Une coalition d'une trentaine d'entreprises et d'organisations, baptisée "Coalition for a Level Playing Field", a déposé une plainte antitrust contre Microsoft devant la Commission européenne et l'autorité allemande de la concurrence (Le Bundeskartellamt). Une troisième plainte pourrait également être lancée en France, d'après les membres.

C'est la société allemande Nextcloud qui propose une solution de partage et de stockage de fichiers qui mène cette procédure, a-t-elle expliqué dans un communiqué publié le 26 novembre 2021.D'après les plaignants, parmi lesquels se trouvent la start-up française Talkspirit éditrice de solutions collaboratives, Microsoft abuse de sa position dominante avec OneDrive, l'outil de stockage en ligne concurrent de Google Drive ou de Dropbox par exemple, et sa solution de discussion en groupe Teams.

Une installation par défaut
Plus précisément, Nextcloud estime que l'entreprise favorise OneDrive et Teams en les "préinstallant par défaut" dans Windows. Ce qui "rend presque impossible la concurrence avec [ces] services SaaS". D'où la plainte antitrust car ces entreprises proposent des services concurrents.

Bien que la procédure le vise spécifiquement, Microsoft n'est pas un cas isolé, d'après la coalition. Les grandes entreprises technologiques ont des comportements similaires qui empêcheraient les plus petits acteurs de croître en Europe, peut-on lire dans le communiqué. "Microsoft, Google et Amazon ont augmenté leur part de marché de 66% sur le marché européen, les fournisseurs locaux passant de 26% à 16%", d'après le regroupement qui ne cite pas la source de ces chiffres.

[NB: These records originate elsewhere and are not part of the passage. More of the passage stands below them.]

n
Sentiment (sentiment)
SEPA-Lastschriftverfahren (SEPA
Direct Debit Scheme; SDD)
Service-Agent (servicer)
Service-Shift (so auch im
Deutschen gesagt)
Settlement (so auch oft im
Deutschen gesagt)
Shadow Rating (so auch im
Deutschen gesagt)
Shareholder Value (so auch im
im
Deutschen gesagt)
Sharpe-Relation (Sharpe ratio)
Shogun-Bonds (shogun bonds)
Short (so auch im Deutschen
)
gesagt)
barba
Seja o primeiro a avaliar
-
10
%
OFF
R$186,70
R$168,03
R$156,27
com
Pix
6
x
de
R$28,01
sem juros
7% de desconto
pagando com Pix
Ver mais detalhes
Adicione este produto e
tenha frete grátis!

Faire tomber "les barrières"
Pour mettre fin à ces "nuisances", la coalition demande à l'Union européenne de s'assurer qu'il n'existe plus de "barrières" à l'entrée pour les plus petites acteurs. Elle plaide également pour la mise en place de "normes ouvertes et une interopérabilité qui rendent possible une migration facile".

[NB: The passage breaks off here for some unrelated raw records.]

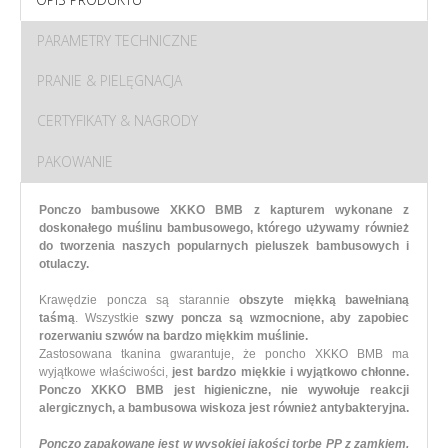
PARAMETRY TECHNICZNE
PRANIE & PIELĘGNACJA
CERTYFIKATY & NAGRODY
PAKOWANIE
Ponczo bambusowe XKKO BMB z kapturem wykonane z
doskonałego muślinu bambusowego, którego używamy również
do tworzenia naszych popularnych pieluszek bambusowych i
otulaczy.
Krawędzie poncza są starannie
obszyte miękką bawełnianą
taśmą
. Wszystkie
szwy poncza są wzmocnione, aby zapobiec
rozerwaniu szwów na bardzo miękkim muślinie.
Zastosowana tkanina gwarantuje, że poncho XKKO BMB ma
wyjątkowe właściwości,
jest bardzo miękkie i wyjątkowo chłonne.
Ponczo XKKO BMB jest higieniczne, nie wywołuje reakcji
alergicznych, a bambusowa wiskoza jest również antybakteryjna.
Ponczo zapakowane jest w wysokiej jakości torbę PP z zamkiem,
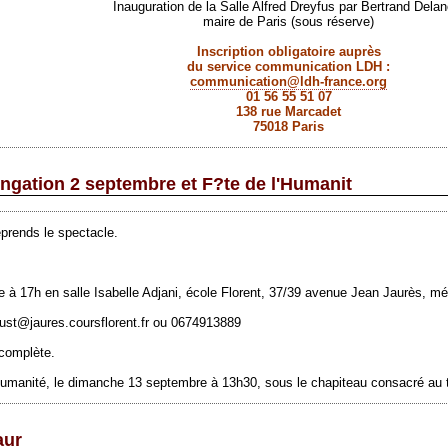
Inauguration de la Salle Alfred Dreyfus par Bertrand Delan
maire de Paris (sous réserve)
Inscription obligatoire auprès
du service communication LDH :
communication@ldh-france.org
01 56 55 51 07
138 rue Marcadet
75018 Paris
ongation 2 septembre et F?te de l'Humanit
prends le spectacle.
e
à 17h en salle Isabelle Adjani, école Florent, 37/39 avenue Jean Jaurès, m
oust@jaures.coursflorent.fr
ou 0674913889
 complète.
Humanité, le
dimanche
13
septembre
à 13h30, sous le chapiteau consacré au t
aur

Microsoft fait face à des accusations similaires de la part de Slack, entreprise éditrice d'un logiciel de discussion éponyme rachetée par Salesforce en décembre 2020. Elle a déposé une plainte en juillet 2020 devant la Commission européenne. "Microsoft a illégalement associé son produit Teams à la suite bureautique Office qui a une position dominante sur le marché", arguait Slack à cette époque dans un communiqué. Ce faisant, il "oblige des millions de clients à installer Teams, bloquer sa suppression et cache le coût réel pour les entreprises" utilisatrices d'Office.

Slack attend donc de l'Union européenne qu'elle oblige Microsoft à commercialiser Teams comme un produit à part de sa suite bureautique. La procédure est toujours en cours. A noter qu'en réalité, Microsoft n'est pas le seul à suivre cette stratégie d'intégration. Ainsi, Google a intégré son logiciel Meet dans sa suite, Google Workspace, comme Salesforce avec Slack. Seul Zoom y échappe pour l'instant car il n'a rien dans lequel intégrer sa solution. 

En 2013, Microsoft a également été condamné par Bruxelles à une amende de 560 millions d'euros pour avoir favorisé son navigateur web, au détriment de ceux de ses concurrents.